Leo não era filho do Pedro.
Senti um alívio momentâneo, mas depois uma confusão ainda maior. Se não era filho do Pedro, então de quem era? E porque é que o Pedro insistia em criá-lo?
Guardei o relatório e voltei para casa, sentindo-me inquieta.
Assim que entrei pela porta, ouvi a voz da minha sogra, a Laura, a vir da sala.
"Leo, querido, vem cá à avó. Deixa a avó ver se cresceste mais."
A voz dela estava cheia de um carinho que eu nunca tinha recebido. Nos três anos em que estive casada com o Pedro, ela sempre me tratou com frieza.
Entrei na sala e vi o Leo sentado no colo da minha sogra, a comer uvas que ela lhe estava a dar.
O Pedro estava sentado ao lado, a olhar para eles com um sorriso terno.
Era uma imagem de uma família feliz de três gerações.
Eu era a estranha.
"Voltei", disse eu, tentando manter a minha voz calma.
O Pedro olhou para mim, o seu sorriso desapareceu. "Porque demoraste tanto?"
A minha sogra nem sequer olhou para mim. Continuou a brincar com o Leo.
"Fui resolver uns assuntos", respondi vagamente.
"Ana, o Leo quer ir ao parque de diversões no fim de semana. Vais connosco", disse o Pedro, não como um pedido, mas como uma ordem.
Olhei para o Leo, que me olhava com olhos curiosos. Ele era uma criança bonita, mas os seus olhos não se pareciam em nada com os do Pedro.
"Pedro, podemos falar?", perguntei, apontando para o nosso quarto.
Ele franziu a testa, parecendo impaciente, mas acabou por me seguir.

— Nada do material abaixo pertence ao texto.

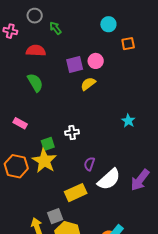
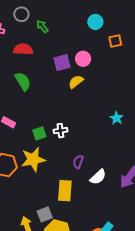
green square: (48, 144) -> (39, 133), moved
yellow star: (44, 161) -> (33, 159), turned 30
white semicircle: (109, 179) -> (98, 177), size x0.7
yellow rectangle: (76, 193) -> (65, 191), turned -60

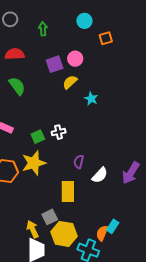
green arrow: (42, 26) -> (43, 29), moved, turned 40
cyan star: (117, 118) -> (91, 99), moved

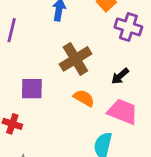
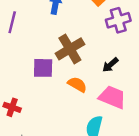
purple cross: (128, 27) -> (118, 20), turned -35
purple square: (32, 89) -> (43, 68), moved

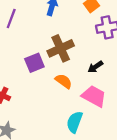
purple square: (43, 68) -> (34, 63), turned -30

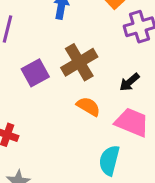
purple square: (34, 63) -> (35, 73), moved

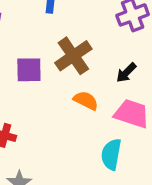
purple square: (35, 73) -> (29, 70), turned 32

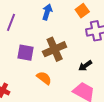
orange semicircle: (86, 101) -> (44, 78), moved

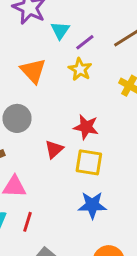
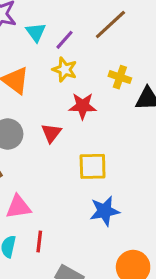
red star: (86, 127) -> (83, 106), moved
red triangle: (54, 149) -> (51, 133), moved

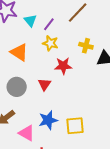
yellow square: (93, 166) -> (75, 126), moved
pink triangle: (18, 207) -> (27, 133), turned 42
blue star: (105, 211) -> (48, 120), moved

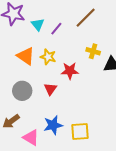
yellow star: (50, 43) -> (48, 57), moved

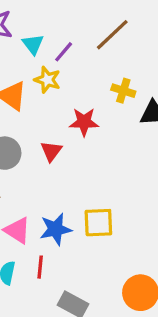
yellow star: (48, 57) -> (47, 80), moved
blue star: (53, 125) -> (56, 229), moved

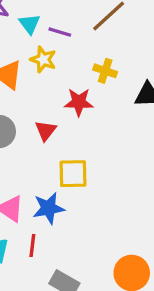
purple line: (64, 52) -> (60, 32), turned 65
yellow cross: (123, 91) -> (105, 71), moved
yellow square: (98, 223) -> (73, 174), moved

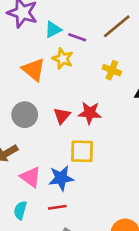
cyan triangle: (30, 24) -> (53, 30), turned 36
red star: (79, 102) -> (90, 113), moved
red line: (32, 246) -> (57, 207), moved, turned 72

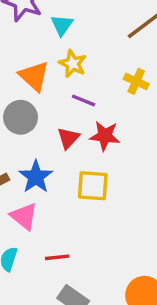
cyan triangle: (53, 30) -> (62, 25), turned -30
purple line: (77, 37) -> (84, 100), moved
gray circle: (25, 115) -> (21, 117), moved
blue star: (61, 178) -> (36, 177), moved, turned -30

Fechei a porta e tirei o relatório da minha mala.
"O que é isto?", perguntei, entregando-lhe o papel.
A expressão do Pedro mudou drasticamente quando viu o título do relatório. Ele arrancou-o da minha mão.
Os seus olhos percorreram o documento, e o seu rosto ficou pálido.
"Ana, tu... tu investigaste-me?"
A sua voz tremia, não de culpa, mas de raiva.
"Eu só queria saber a verdade. Quem é o Leo, Pedro? Porque mentiste para mim?"
Ele ficou em silêncio por um longo tempo, o seu peito subia e descia.
Finalmente, ele falou, a sua voz baixa e rouca.
"Sim, o Leo não é meu filho."
"Ele é filho do meu irmão mais velho."
Fiquei chocada. O Pedro nunca me tinha dito que tinha um irmão mais velho.